Do suszenia wybieramy tylko zdrowe owoce, nie uszkodzone. Wybrane owoce, dokładnie myjemy i wycieramy ręcznikiem papierowym. Z mniejszymi owocami (tj. truskawki, maliny, jagody) nic nie robimy, a większe (np. jabłka, banany) kroimy. Jabłka i gruszki obieramy, a następnie kroimy na plastry jednakowej grubości. Z jabłek wcześniej można wykroić gniazda nasienne i dopiero ułożyć na tackach. Banany obieramy i kroimy w grubsze plasterki. Śliwki przekrawamy na połówki i wyjmujemy pestki, układamy na sitkach skórką do dołu. Z moreli zdejmujemy skórkę i wypestkowujemy. Pokrojone owoce układamy na tackach zachowując odstępy. Dehydrator ustawiamy na temperaturę suszenia 57°C. Czas suszenia owoców jest zróżnicowany. Jabłka potrzebują 4 - 5 godzin, a soczyste gruszki nawet 7 - 8 godzin. Z kolei śliwki węgierki i maliny trzeba suszyć nawet 14 godzin. Owoc dobrze wysuszony powinien być elastyczny, a nie kruchy, a więc owoc będzie gotowy, gdy stanie się sztywny. Podstawowa zasada, jaką należy się kierować to taka, że im więcej wody zawierają owoce, tym dłużej będzie trwał proces suszenia. Produkty odpowiednio wysuszone można dłużej przechowywać bez obawy, że się zepsują, zapleśnieją itp.
Suszenie grzybów
Grzybów nie myjemy, tylko dokładnie oczyszczamy na sucho ściereczką lub ręcznikiem papierowym. Namoczone w wodzie grzyby przede wszystkim tracą swój smak i wymagają dłuższego suszenia. Najlepiej rozpocząć suszenie w niższej temperaturze 46°C. Wyższa temperatura może sprawić, że z zewnątrz grzyby będą suche, a w środku pozostaną nadal mokre. Wstępnie podsuszone grzyby możemy dosuszać już w wyższej temperaturze. Co do czasu suszenia grzybów to najlepiej samemu kontrolować ich konsystencję. Ja suszyłam prawdziwki przez pierwsze 2 godziny w 46°C, potem 4 godziny w 52°C i jeszcze dosuszałam 1 godzinę w 63°C. Dobrze ususzone grzyby są lekko elastyczne i łamiące dopiero mocno zgięte.
Suszenie warzyw
Podobnie jak owoce do suszenia wybieramy tylko zdrowe okazy, nie uszkodzone. Wybrane warzywa, dokładnie myjemy i wycieramy ręcznikiem papierowym. Jarzyny (selera, marchew, pietruszkę) obieramy ze skórki i ścieramy na tarce na dużych oczkach. Następnie rozkładamy na tackach o małych oczkach. I znowu kontrolujemy czas. Dehydrator ustawiamy na temperaturę suszenia 52°C. Czas suszenia selera i pietruszki wyniósł 3,5 godziny, a marchewki 5 godzin.

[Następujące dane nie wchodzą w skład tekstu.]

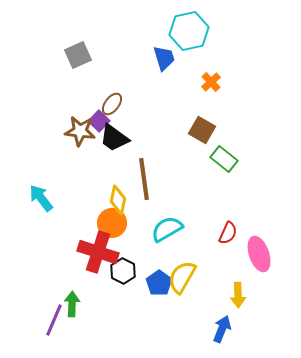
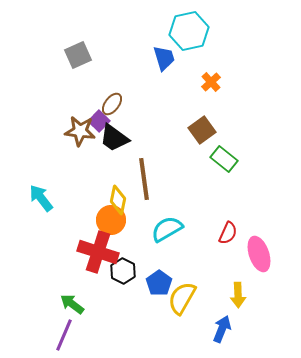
brown square: rotated 24 degrees clockwise
orange circle: moved 1 px left, 3 px up
yellow semicircle: moved 21 px down
green arrow: rotated 55 degrees counterclockwise
purple line: moved 10 px right, 15 px down
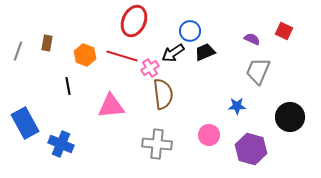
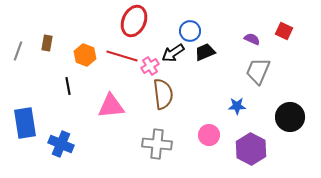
pink cross: moved 2 px up
blue rectangle: rotated 20 degrees clockwise
purple hexagon: rotated 12 degrees clockwise
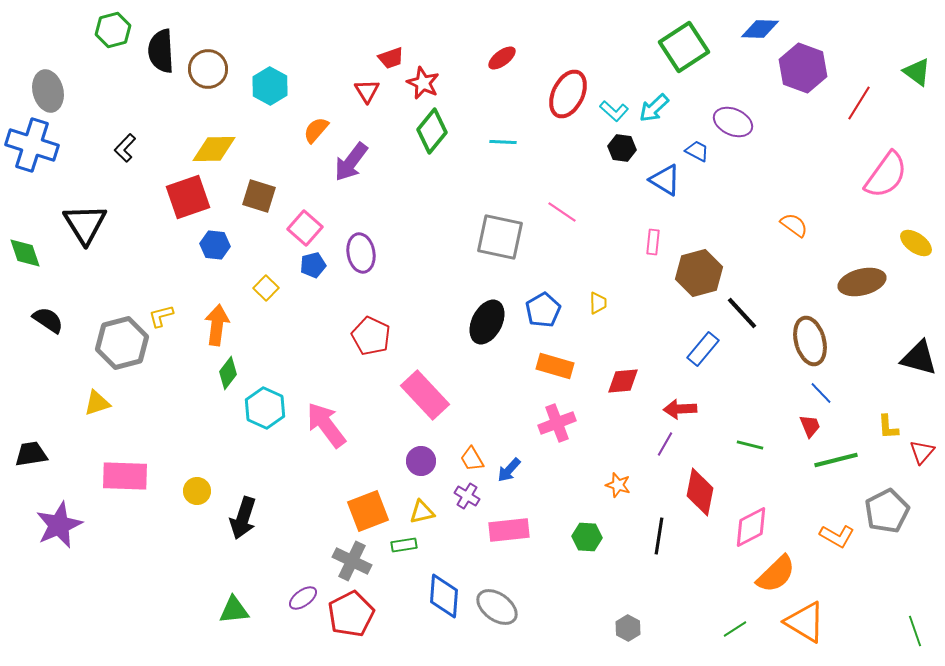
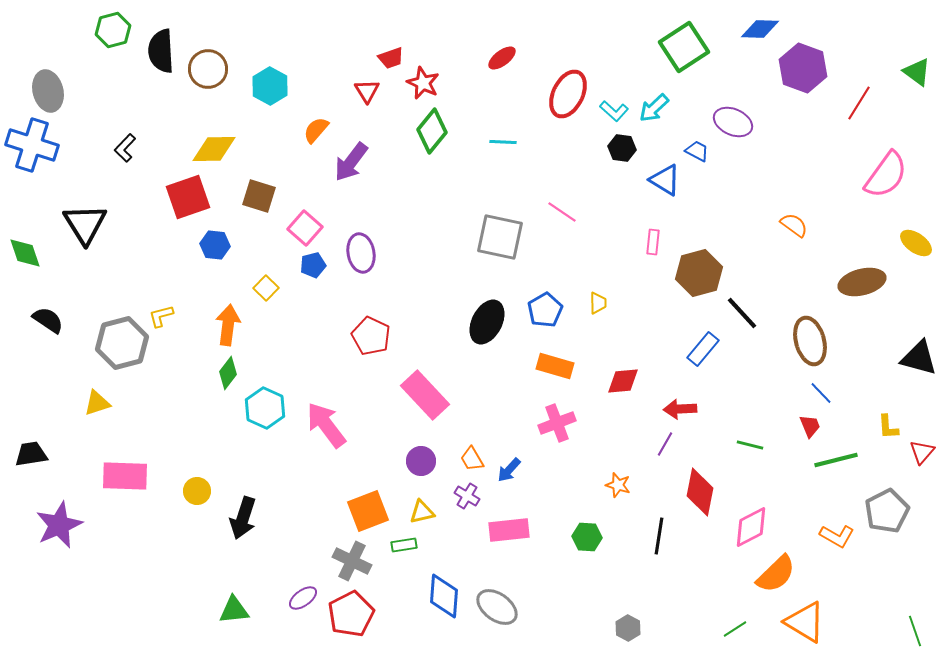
blue pentagon at (543, 310): moved 2 px right
orange arrow at (217, 325): moved 11 px right
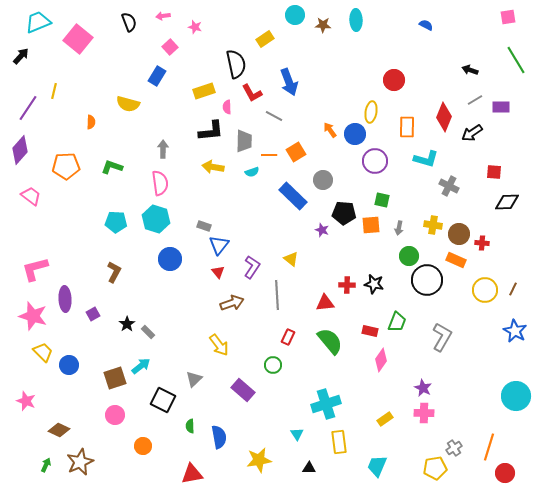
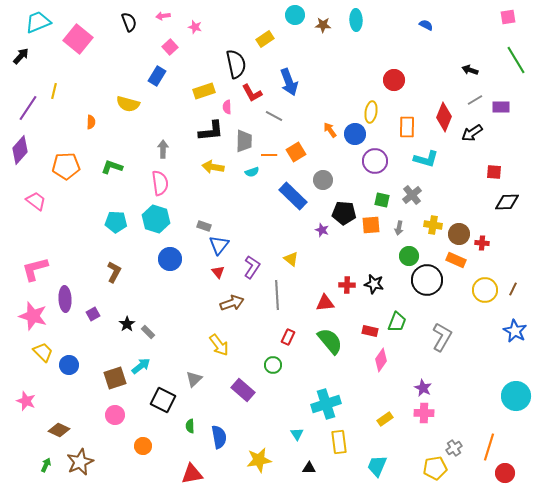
gray cross at (449, 186): moved 37 px left, 9 px down; rotated 24 degrees clockwise
pink trapezoid at (31, 196): moved 5 px right, 5 px down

W dehydratorze możemy również przygotować suszone pomidory, którymi możemy się cieszyć nie tylko latem ale i zimą. Do suszenia najlepsze będą pomidory mięsiste, zawierające małą ilość soku, np. odmiany Lima lub Bawole serca. Pomidory myjemy, dokładnie wycieramy do sucha, po czym każdy przekrawamy na połowę, usuwając miejsce, do którego była przyczepiona szypułka. Z każdej połówki starannie usuwamy sok i nasionka. Połówki pomidorów układamy na tackach zachowując odstępy. Pomidory w trakcie suszenia znacznie się zmniejszają. Wyjmujemy je, gdy są suche, brzegi im się marszczą ale jeszcze nie wyschły na wiór. Ususzone pomidory wkładamy do miski, posypujemy ziołami głównie bazylią, tymiankiem, oregano. Mieszamy dokładnie, dodajemy pokrojone ząbki czosnku. Następnie wkładamy do wysterylizowanych słoików, nie więcej niż do 3/5 wysokości. Następnie zalewamy gorącym olejem. Po zalaniu do pełna - bo pomidory muszą być całe zalane i same z siebie dość mocno chłoną olej, zakręcamy i ustawiamy do góry dnem. Same się wekują. Smaczne są już na drugi dzień jak tylko olej wystygnie. W takiej zalewie pomidory wytrzymują kilka lat.
Suszenie ziół i kwiatów
Aby wysuszyć zioła zebrane z ogrodu należy je najpierw przygotować. Do suszenia nadają są wszystkie zioła, ja wybrałam miętę, natkę pietruszki, koperek oraz lubczyk. Wszystkie zioła myjemy pod zimną, bieżącą wodą, a następnie pozostawiamy na ręczniku kuchennym do osuszenia. Nie obieramy liści, tylko całe gałązki ziół układamy na tackach. Dehydrator zaleca suszenie ziół w zakresie temperatur od 35 do 52°C. Ja suszyłam zioła w temperaturze 46°C, cały czas kontrolując proces suszenia.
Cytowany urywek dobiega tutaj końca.